Dashed horizontal line in the mean difference panel is placed at 3.5° representing the MDC for the dorsiflexion measure.

Limitations

Due to the nature of the clinical setting, this research was conducted only on adult male professional athletes; extrapolation to adolescents, females, and non-athletes should be done with care. As we only measured dorsiflexion range of motion four times during each session, we are unable to describe the independent effects of the exercise and manipulation interventions performed, nor the possible effects of a sham intervention.
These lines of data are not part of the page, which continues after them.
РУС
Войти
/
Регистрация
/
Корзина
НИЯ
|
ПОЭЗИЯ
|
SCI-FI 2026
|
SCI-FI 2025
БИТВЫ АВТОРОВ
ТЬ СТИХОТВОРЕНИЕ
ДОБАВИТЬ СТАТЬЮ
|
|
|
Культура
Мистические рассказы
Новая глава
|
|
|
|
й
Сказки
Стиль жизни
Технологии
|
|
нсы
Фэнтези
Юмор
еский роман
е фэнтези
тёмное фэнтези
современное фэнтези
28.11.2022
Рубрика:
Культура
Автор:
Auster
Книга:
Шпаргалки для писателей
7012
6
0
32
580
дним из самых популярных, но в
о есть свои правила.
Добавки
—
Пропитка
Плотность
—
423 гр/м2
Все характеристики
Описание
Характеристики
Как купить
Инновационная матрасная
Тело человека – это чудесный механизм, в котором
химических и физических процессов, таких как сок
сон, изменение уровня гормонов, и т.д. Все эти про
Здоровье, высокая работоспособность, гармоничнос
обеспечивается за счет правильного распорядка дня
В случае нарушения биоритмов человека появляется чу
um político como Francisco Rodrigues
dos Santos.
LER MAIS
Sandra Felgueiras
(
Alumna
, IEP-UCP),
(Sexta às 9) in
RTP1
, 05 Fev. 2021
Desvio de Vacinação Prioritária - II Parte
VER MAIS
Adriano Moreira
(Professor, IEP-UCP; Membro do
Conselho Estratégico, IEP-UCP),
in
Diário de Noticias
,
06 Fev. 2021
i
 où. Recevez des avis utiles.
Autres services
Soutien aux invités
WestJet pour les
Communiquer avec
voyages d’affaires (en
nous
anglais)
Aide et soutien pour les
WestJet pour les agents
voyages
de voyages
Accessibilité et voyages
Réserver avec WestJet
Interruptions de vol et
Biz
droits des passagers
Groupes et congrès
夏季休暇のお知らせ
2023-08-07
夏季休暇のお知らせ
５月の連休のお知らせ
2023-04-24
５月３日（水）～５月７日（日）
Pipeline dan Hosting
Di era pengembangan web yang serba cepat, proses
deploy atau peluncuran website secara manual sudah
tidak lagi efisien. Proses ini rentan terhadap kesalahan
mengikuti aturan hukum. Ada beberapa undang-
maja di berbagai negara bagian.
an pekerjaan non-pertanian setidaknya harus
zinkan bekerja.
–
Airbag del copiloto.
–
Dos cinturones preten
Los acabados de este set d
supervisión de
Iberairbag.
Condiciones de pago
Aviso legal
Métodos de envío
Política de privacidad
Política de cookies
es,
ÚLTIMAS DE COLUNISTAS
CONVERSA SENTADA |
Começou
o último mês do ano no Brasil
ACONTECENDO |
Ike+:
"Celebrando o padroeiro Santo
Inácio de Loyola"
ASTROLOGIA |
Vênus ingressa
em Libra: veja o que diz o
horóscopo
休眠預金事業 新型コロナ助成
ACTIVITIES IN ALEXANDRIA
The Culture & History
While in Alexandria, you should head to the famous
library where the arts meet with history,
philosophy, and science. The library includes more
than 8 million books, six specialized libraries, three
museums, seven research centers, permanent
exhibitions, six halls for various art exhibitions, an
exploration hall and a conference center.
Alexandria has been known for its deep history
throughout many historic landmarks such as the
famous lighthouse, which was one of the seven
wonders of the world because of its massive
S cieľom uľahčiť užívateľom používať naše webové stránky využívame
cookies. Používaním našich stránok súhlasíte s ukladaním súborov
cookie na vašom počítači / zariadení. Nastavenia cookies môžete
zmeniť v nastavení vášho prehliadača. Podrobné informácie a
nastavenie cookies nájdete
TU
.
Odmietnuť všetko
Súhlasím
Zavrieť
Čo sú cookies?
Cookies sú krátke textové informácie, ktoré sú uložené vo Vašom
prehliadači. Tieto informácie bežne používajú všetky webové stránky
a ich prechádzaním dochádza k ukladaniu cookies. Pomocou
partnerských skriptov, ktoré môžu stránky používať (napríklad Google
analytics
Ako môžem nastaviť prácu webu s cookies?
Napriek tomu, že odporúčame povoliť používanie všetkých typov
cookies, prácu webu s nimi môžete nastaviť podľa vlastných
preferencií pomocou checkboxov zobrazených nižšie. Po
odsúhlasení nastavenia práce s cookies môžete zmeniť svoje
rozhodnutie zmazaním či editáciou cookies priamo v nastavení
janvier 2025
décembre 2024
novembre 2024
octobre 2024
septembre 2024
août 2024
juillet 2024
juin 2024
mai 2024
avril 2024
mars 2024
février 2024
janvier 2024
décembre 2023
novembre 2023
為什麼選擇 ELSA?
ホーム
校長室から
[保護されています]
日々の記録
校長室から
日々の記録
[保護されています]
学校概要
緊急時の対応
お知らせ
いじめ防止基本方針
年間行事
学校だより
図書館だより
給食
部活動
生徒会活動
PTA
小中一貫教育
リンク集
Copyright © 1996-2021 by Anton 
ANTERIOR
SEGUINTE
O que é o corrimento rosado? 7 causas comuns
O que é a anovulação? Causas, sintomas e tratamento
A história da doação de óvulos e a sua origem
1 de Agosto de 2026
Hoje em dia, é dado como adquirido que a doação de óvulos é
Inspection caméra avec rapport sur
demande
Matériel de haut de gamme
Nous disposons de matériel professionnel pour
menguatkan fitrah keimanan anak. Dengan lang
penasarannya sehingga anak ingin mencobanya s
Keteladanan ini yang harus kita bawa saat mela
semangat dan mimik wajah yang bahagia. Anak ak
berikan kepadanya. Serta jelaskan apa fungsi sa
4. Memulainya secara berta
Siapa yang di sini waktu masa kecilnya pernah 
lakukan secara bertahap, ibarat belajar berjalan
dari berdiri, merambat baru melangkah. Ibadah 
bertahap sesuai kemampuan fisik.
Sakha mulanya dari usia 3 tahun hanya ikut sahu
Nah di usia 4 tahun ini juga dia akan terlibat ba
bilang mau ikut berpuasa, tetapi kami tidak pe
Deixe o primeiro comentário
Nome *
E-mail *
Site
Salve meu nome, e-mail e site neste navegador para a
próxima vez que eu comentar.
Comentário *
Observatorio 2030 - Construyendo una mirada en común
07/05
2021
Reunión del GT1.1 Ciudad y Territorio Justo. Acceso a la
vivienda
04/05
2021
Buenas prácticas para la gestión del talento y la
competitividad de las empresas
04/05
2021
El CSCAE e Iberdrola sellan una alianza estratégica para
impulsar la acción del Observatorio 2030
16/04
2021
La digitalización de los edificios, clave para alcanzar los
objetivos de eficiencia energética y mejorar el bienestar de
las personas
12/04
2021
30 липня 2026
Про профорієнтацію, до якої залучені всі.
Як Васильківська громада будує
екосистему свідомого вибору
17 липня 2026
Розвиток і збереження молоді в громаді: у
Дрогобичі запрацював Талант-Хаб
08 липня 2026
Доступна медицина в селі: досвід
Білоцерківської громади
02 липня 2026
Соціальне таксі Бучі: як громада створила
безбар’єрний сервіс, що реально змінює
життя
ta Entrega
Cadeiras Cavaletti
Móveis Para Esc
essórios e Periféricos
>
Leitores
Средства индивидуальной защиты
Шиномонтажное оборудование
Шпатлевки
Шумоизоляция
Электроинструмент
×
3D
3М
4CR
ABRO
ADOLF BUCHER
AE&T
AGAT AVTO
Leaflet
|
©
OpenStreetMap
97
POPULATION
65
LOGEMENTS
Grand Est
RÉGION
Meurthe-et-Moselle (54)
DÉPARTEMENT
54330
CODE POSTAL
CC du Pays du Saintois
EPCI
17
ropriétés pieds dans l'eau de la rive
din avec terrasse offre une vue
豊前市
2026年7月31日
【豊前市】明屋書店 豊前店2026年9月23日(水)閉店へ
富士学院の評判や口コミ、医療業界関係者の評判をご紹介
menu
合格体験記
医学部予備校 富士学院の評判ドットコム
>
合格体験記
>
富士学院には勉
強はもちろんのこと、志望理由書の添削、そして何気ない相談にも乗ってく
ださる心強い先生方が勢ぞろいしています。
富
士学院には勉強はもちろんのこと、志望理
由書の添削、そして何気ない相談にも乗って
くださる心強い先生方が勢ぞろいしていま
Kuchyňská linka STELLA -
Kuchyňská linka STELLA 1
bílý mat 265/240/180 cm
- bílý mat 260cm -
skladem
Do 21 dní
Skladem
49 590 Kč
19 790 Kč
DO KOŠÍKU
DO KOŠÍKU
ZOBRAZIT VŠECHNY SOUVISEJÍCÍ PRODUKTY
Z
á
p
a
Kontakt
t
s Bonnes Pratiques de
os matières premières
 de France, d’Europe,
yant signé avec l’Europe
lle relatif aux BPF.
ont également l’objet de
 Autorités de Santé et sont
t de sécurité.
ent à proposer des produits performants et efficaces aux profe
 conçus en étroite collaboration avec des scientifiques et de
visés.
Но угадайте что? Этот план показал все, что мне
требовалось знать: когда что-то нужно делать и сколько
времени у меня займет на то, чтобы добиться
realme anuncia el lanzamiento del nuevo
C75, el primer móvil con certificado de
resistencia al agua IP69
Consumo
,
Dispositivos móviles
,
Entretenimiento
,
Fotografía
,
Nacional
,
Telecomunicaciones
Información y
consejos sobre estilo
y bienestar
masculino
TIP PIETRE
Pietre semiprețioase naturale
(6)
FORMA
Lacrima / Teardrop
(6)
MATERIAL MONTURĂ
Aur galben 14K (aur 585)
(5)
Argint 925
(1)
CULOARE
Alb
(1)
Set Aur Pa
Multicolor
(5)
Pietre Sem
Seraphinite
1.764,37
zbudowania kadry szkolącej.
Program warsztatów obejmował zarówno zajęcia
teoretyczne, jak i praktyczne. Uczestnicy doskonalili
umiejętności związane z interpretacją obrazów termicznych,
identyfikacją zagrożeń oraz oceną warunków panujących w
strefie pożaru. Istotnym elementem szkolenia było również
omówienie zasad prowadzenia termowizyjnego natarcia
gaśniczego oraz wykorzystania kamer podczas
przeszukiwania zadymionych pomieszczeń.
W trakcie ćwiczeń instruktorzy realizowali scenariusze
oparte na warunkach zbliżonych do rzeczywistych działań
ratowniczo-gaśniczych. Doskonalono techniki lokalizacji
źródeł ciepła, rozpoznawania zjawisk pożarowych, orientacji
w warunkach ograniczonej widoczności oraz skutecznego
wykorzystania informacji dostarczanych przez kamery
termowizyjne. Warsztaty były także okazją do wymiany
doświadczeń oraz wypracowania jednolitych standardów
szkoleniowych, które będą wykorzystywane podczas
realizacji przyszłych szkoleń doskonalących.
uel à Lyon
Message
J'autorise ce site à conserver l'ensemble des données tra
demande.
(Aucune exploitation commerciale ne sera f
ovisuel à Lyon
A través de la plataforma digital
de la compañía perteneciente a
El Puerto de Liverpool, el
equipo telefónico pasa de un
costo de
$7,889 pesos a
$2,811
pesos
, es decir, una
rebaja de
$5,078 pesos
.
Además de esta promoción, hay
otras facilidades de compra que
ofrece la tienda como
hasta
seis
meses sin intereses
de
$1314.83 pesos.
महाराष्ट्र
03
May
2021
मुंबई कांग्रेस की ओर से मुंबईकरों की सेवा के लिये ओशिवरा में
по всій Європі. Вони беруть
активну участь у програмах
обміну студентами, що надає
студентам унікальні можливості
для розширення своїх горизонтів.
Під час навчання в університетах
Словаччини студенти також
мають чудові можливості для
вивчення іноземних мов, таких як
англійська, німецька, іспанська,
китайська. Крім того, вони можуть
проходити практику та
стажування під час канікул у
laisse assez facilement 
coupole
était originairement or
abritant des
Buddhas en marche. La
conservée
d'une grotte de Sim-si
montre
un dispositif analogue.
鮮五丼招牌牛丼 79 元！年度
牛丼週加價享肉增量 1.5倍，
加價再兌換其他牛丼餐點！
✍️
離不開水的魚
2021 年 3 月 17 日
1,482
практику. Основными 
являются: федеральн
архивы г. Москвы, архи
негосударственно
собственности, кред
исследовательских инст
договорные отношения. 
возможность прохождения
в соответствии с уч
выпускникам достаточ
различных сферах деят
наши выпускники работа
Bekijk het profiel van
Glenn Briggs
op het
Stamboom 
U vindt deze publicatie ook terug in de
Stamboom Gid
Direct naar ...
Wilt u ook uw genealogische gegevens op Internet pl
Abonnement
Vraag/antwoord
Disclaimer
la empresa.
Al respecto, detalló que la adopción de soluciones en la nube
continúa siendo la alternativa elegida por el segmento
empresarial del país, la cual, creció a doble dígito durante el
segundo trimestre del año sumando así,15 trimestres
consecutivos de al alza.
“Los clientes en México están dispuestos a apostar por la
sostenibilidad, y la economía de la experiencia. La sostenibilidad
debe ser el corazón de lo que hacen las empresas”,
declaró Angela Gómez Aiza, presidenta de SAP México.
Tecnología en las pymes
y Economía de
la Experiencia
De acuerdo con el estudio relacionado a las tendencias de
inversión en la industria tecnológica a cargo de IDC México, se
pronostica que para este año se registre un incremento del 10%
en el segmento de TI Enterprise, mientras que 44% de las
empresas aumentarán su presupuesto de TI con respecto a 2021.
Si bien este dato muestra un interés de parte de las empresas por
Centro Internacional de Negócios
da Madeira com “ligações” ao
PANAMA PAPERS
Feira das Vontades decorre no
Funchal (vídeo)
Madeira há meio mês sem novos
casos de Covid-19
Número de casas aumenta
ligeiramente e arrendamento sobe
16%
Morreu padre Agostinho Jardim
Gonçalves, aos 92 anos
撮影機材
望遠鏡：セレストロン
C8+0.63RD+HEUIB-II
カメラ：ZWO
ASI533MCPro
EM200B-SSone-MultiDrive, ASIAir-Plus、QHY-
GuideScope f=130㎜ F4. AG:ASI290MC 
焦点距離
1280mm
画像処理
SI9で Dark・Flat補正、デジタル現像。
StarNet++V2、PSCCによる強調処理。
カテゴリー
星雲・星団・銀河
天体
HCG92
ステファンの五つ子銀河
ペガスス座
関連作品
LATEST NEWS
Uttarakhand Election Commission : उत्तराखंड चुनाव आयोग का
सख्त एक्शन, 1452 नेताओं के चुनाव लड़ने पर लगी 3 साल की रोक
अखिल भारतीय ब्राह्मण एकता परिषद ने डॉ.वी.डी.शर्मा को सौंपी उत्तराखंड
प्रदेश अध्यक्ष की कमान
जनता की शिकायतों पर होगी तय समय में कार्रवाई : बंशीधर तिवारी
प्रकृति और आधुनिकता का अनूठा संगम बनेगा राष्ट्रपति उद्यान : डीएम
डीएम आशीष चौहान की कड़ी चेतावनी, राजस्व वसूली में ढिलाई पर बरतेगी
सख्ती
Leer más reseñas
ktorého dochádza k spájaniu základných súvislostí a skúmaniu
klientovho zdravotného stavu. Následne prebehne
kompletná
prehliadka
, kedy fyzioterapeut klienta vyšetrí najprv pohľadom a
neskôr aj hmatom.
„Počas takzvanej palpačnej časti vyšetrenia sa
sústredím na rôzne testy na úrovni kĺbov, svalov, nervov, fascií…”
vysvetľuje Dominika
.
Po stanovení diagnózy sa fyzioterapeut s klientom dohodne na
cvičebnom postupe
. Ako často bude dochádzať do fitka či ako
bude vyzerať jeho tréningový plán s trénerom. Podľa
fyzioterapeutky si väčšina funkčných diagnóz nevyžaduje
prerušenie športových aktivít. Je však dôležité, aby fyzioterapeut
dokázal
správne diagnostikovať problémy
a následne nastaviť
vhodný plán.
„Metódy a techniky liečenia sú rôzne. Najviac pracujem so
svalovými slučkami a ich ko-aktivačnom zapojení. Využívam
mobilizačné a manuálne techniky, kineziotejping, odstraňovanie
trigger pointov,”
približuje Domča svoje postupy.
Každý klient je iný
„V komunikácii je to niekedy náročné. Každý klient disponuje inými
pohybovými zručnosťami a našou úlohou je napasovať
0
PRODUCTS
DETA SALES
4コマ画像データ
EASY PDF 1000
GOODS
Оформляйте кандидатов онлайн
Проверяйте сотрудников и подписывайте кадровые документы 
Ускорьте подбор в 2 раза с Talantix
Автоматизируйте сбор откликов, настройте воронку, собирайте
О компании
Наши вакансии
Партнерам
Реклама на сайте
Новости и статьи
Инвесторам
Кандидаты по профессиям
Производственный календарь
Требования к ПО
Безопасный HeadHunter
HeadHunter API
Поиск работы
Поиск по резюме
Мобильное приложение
Future research could address this limitation but would need to control for differences in exercise prescription and baseline characteristics of the patients. The longer-term effects of these interventions were not documented need to be investigated in future research.

Conclusion

A combination of a mobilization with movement, exercise and stretching, and a novel manipulation induced changes in weight-bearing ankle dorsiflexion which were likely clinically meaningful. These represent relatively simple interventions which can be safely applied clinically for patients with persisting restrictions in ankle dorsiflexion. Future research needs to describe how long these changes are maintained, and if these changes are associated with other functional improvements such as performance and re-injury risk.

Conflicts of Interest

The authors state no conflict of interest perceived or actual in the creation of this research.

Funding

This research did not receive any specific grant from funding agencies in the public, commercial, or not-for-profit sectors.